• Your instructions:
The answer must consist solely of the lines from the start of the records through the line containing "Шкафы для вызревания", restated word for word, with no pictures.

• Dataset entries:
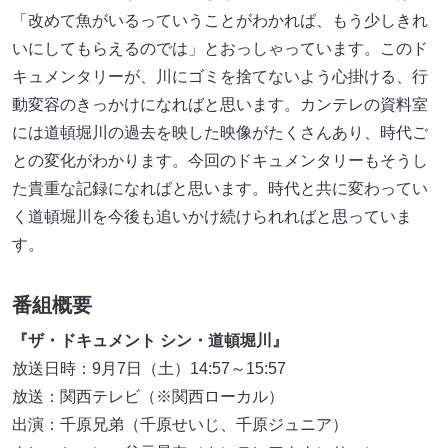
「改めて魚がいるっていうことがわかれば、もう少しきれ
いにしてもらえるのでは」とおっしゃっています。このド
キュメンタリーが、川にゴミを捨てないよう心掛ける、行
動変容のきっかけになればと思います。カンテレの資料室
には道頓堀川の過去を映した映像がたくさんあり、時代ご
との変化がわかります。今回のドキュメンタリーもそうし
た貴重な記録になればと思います。時代と共に変わってい
く道頓堀川を今後も追いかけ続けられればと思っていま
す。
番組概要
『ザ・ドキュメント シン・道頓堀川』
放送日時：9月7日（土）14:57～15:57
放送：関西テレビ（※関西ローカル）
出演：千原兄弟（千原せいじ、千原ジュニア）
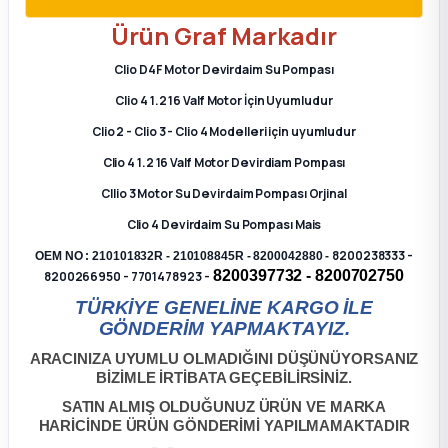
2012 Sedan
Ürün
Graf
Markadır
 Parça
Clio D4F Motor Devirdaim Su Pompası
Clio 4 1.2 16 Valf Motor İçin Uyumludur
 Parça
Clio 2 - Clio 3 - Clio 4 Modelleri için uyumludur
Clio 4 1.2 16 Valf Motor Devirdiam Pompası
ça
Cllio 3 Motor Su Devirdaim Pompası Orjinal
Clio 4 Devirdaim Su Pompası Mais
dek Parça
8200238333 -
OEM NO : 210101832R - 210108845R - 8200042880 -
8200397732 - 8200702750
8200266950 - 7701478923 -
rça
TÜRKİYE GENELİNE KARGO İLE
GÖNDERİM YAPMAKTAYIZ.
edek Parça
ARACINIZA UYUMLU OLMADIĞINI DÜŞÜNÜYORSANIZ
BİZİMLE İRTİBATA GEÇEBİLİRSİNİZ.
rça
SATIN ALMIŞ OLDUĞUNUZ ÜRÜN VE MARKA
HARİCİNDE ÜRÜN GÖNDERİMİ YAPILMAMAKTADIR
rça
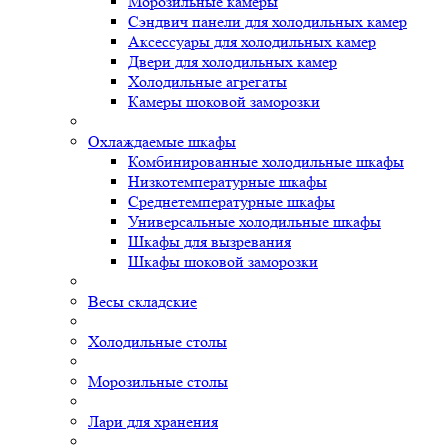
Морозильные камеры
Сэндвич панели для холодильных камер
Аксессуары для холодильных камер
Двери для холодильных камер
Холодильные агрегаты
Камеры шоковой заморозки
Охлаждаемые шкафы
Комбинированные холодильные шкафы
Низкотемпературные шкафы
Среднетемпературные шкафы
Универсальные холодильные шкафы
Шкафы для вызревания
Шкафы шоковой заморозки
Весы складские
Холодильные столы
Морозильные столы
Лари для хранения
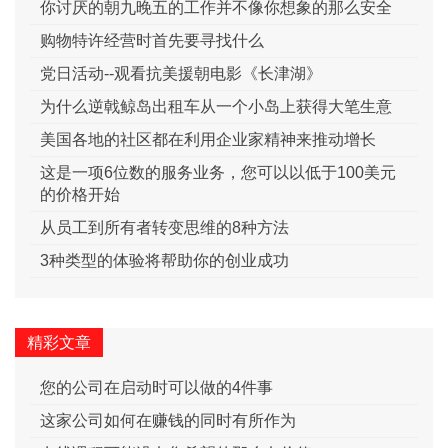
你讨厌的朝九晚五的工作并不像你想象的那么安全
购物特许经营时首先要寻找什么
党日活动--观看抗美援朝电影《长津湖》
为什么逆戟鲸岛出租车从一个小岛上获得大笔生意
美国各地的社区都在利用企业家精神来推动增长
这是一项6位数的服务业务，您可以以低于100美元
的价格开始
从员工到所有者转变思维的8种方法
3种类型的体验将帮助你的创业成功
精彩文章
您的公司在启动时可以做的4件事
这家公司如何在赚钱的同时有所作为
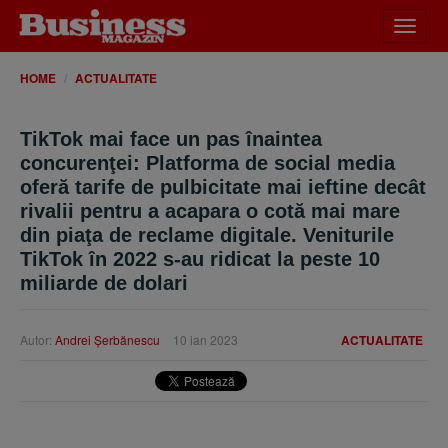
Desch
meniu
HOME
ACTUALITATE
TikTok mai face un pas înaintea
concurenţei: Platforma de social media
oferă tarife de pulbicitate mai ieftine decât
rivalii pentru a acapara o cotă mai mare
din piaţa de reclame digitale. Veniturile
TikTok în 2022 s-au ridicat la peste 10
miliarde de dolari
Autor:
Andrei Şerbănescu
10 ian 2023
ACTUALITATE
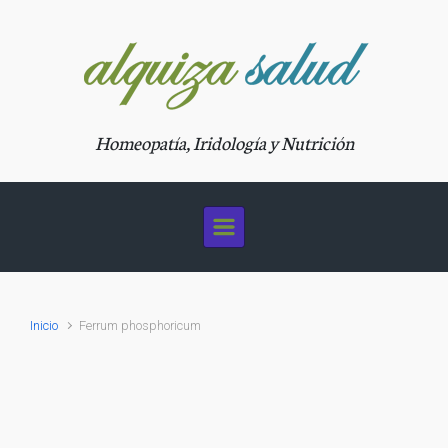
Saltar al contenido principal
Homeopatía, Iridología y Nutrición
Inicio
Ferrum phosphoricum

• Your response:
「改めて魚がいるっていうことがわかれば、もう少しきれ
いにしてもらえるのでは」とおっしゃっています。このド
キュメンタリーが、川にゴミを捨てないよう心掛ける、行
動変容のきっかけになればと思います。カンテレの資料室
には道頓堀川の過去を映した映像がたくさんあり、時代ご
との変化がわかります。今回のドキュメンタリーもそうし
た貴重な記録になればと思います。時代と共に変わってい
く道頓堀川を今後も追いかけ続けられればと思っていま
す。
番組概要
『ザ・ドキュメント シン・道頓堀川』
放送日時：9月7日（土）14:57～15:57
放送：関西テレビ（※関西ローカル）
出演：千原兄弟（千原せいじ、千原ジュニア）
2012 Sedan
Ürün
Graf
Markadır
 Parça
Clio D4F Motor Devirdaim Su Pompası
Clio 4 1.2 16 Valf Motor İçin Uyumludur
 Parça
Clio 2 - Clio 3 - Clio 4 Modelleri için uyumludur
Clio 4 1.2 16 Valf Motor Devirdiam Pompası
ça
Cllio 3 Motor Su Devirdaim Pompası Orjinal
Clio 4 Devirdaim Su Pompası Mais
dek Parça
8200238333 -
OEM NO : 210101832R - 210108845R - 8200042880 -
8200397732 - 8200702750
8200266950 - 7701478923 -
rça
TÜRKİYE GENELİNE KARGO İLE
GÖNDERİM YAPMAKTAYIZ.
edek Parça
ARACINIZA UYUMLU OLMADIĞINI DÜŞÜNÜYORSANIZ
BİZİMLE İRTİBATA GEÇEBİLİRSİNİZ.
rça
SATIN ALMIŞ OLDUĞUNUZ ÜRÜN VE MARKA
HARİCİNDE ÜRÜN GÖNDERİMİ YAPILMAMAKTADIR
rça
Морозильные камеры
Сэндвич панели для холодильных камер
Аксессуары для холодильных камер
Двери для холодильных камер
Холодильные агрегаты
Камеры шоковой заморозки
Охлаждаемые шкафы
Комбинированные холодильные шкафы
Низкотемпературные шкафы
Среднетемпературные шкафы
Универсальные холодильные шкафы
Шкафы для вызревания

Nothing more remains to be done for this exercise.